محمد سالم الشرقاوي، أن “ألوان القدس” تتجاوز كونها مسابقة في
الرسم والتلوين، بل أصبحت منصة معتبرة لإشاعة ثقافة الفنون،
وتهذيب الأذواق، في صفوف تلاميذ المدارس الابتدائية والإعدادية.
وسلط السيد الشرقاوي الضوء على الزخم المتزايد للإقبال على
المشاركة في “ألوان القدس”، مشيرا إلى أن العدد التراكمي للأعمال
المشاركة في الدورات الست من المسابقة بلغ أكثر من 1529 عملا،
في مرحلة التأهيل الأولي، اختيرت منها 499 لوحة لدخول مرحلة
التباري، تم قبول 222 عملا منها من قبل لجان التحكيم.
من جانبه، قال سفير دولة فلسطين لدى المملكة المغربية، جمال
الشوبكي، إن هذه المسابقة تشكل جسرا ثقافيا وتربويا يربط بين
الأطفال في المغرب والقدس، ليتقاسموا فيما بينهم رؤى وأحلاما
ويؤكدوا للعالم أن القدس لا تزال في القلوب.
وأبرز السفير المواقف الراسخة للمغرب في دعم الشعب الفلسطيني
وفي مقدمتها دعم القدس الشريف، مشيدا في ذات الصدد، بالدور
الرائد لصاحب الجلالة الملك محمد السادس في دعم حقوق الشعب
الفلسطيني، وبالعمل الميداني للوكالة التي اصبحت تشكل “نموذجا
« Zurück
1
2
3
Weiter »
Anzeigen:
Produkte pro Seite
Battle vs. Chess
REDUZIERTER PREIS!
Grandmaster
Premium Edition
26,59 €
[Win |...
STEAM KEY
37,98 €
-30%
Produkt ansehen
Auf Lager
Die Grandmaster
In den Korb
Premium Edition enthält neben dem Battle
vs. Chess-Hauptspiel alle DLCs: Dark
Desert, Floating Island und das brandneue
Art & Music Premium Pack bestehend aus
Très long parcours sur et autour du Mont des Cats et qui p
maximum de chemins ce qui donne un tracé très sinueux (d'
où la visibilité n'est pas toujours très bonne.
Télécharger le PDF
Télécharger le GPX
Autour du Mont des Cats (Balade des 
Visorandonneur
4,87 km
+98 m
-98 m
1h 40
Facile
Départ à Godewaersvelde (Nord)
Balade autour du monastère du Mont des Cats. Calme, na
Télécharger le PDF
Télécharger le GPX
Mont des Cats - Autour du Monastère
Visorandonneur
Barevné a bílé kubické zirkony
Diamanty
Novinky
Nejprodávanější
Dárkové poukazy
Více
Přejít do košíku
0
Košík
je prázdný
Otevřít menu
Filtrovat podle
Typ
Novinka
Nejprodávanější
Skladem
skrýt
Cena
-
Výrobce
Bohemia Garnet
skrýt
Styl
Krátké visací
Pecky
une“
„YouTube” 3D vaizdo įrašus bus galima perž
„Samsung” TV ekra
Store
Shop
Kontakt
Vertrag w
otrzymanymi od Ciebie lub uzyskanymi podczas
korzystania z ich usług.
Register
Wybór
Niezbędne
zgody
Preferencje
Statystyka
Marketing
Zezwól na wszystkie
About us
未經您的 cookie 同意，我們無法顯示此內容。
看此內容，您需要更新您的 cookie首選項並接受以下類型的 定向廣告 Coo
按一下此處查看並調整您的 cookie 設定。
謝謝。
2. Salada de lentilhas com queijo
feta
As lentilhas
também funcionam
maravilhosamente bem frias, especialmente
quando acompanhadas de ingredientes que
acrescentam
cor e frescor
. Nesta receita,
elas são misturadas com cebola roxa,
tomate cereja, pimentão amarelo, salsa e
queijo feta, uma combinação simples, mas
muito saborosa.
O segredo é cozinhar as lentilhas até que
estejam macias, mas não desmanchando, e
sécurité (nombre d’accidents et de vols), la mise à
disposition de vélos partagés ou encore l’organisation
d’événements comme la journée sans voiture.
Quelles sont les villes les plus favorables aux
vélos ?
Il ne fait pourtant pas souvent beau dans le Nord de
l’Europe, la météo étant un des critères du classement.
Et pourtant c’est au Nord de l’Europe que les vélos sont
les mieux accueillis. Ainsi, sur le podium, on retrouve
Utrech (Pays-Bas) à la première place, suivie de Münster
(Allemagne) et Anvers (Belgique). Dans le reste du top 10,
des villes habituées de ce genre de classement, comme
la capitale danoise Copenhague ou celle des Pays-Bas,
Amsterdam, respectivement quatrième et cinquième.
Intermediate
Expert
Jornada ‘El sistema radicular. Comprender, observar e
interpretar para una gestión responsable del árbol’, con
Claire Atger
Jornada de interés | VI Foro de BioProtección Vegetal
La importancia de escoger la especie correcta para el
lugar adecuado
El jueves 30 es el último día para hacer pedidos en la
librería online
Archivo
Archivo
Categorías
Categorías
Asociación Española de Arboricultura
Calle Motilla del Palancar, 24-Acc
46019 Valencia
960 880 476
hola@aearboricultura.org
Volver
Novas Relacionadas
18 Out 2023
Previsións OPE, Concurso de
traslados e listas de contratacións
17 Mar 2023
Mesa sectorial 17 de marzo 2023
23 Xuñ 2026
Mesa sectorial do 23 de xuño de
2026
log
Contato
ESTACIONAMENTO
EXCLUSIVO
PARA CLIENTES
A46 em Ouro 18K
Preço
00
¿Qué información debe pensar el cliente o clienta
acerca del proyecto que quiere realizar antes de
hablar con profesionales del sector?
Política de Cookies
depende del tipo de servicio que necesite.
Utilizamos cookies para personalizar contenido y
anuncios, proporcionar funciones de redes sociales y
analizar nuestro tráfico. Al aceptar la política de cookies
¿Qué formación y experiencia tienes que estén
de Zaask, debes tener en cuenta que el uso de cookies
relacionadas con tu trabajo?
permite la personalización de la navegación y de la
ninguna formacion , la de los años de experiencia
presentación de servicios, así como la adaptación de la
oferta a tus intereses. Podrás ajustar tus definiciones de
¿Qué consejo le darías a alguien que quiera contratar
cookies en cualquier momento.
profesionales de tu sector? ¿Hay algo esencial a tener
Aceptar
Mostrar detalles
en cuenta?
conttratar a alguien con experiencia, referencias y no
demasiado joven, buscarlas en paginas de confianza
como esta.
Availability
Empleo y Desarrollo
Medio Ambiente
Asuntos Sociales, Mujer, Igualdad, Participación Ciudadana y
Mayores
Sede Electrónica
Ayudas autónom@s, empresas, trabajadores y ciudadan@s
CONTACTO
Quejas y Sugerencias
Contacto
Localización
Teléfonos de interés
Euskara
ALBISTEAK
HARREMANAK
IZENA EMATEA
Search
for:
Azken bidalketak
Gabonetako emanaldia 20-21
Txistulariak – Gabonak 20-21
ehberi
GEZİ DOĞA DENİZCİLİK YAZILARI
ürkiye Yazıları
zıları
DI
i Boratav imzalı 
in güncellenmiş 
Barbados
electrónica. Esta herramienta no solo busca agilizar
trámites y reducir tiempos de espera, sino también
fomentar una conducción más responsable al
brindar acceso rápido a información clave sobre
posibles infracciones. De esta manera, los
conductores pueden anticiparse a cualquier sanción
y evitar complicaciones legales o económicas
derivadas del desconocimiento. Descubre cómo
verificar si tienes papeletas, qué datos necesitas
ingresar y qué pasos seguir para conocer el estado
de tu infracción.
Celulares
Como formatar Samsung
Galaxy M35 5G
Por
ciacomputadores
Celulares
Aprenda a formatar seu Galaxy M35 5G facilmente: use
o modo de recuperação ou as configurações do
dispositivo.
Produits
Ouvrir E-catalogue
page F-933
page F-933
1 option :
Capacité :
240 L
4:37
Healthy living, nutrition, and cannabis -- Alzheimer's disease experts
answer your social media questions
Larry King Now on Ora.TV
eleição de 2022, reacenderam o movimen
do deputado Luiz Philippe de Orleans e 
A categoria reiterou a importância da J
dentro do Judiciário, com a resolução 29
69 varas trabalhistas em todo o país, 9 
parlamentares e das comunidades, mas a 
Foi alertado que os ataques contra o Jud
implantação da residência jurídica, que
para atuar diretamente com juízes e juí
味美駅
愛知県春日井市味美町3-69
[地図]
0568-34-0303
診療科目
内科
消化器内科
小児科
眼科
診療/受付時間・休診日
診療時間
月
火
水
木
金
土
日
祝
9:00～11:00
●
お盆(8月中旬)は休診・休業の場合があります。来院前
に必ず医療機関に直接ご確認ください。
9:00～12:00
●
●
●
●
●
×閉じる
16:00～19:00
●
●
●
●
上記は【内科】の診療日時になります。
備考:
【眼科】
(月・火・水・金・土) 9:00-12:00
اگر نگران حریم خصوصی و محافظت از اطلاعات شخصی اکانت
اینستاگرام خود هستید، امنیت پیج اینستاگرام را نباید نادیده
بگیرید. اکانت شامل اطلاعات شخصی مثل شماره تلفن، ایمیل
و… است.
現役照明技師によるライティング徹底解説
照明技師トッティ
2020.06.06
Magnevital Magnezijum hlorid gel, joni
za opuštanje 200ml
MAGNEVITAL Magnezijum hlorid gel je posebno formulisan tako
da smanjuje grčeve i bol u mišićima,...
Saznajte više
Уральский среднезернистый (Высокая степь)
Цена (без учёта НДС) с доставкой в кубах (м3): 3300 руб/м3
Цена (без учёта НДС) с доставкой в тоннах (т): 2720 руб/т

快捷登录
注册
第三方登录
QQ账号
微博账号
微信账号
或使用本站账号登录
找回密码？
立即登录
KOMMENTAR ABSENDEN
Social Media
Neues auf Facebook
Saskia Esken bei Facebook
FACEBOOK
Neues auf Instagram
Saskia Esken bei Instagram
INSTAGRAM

◆ ◆ ◆ ◆ ◆

How to complete this task ▸ Start at the first line of the data above. Stop after the line containing "في مرحلة التأهيل", reproducing each line exactly and adding nothing.

Written answer ▸
محمد سالم الشرقاوي، أن “ألوان القدس” تتجاوز كونها مسابقة في
الرسم والتلوين، بل أصبحت منصة معتبرة لإشاعة ثقافة الفنون،
وتهذيب الأذواق، في صفوف تلاميذ المدارس الابتدائية والإعدادية.
وسلط السيد الشرقاوي الضوء على الزخم المتزايد للإقبال على
المشاركة في “ألوان القدس”، مشيرا إلى أن العدد التراكمي للأعمال
المشاركة في الدورات الست من المسابقة بلغ أكثر من 1529 عملا،
في مرحلة التأهيل الأولي، اختيرت منها 499 لوحة لدخول مرحلة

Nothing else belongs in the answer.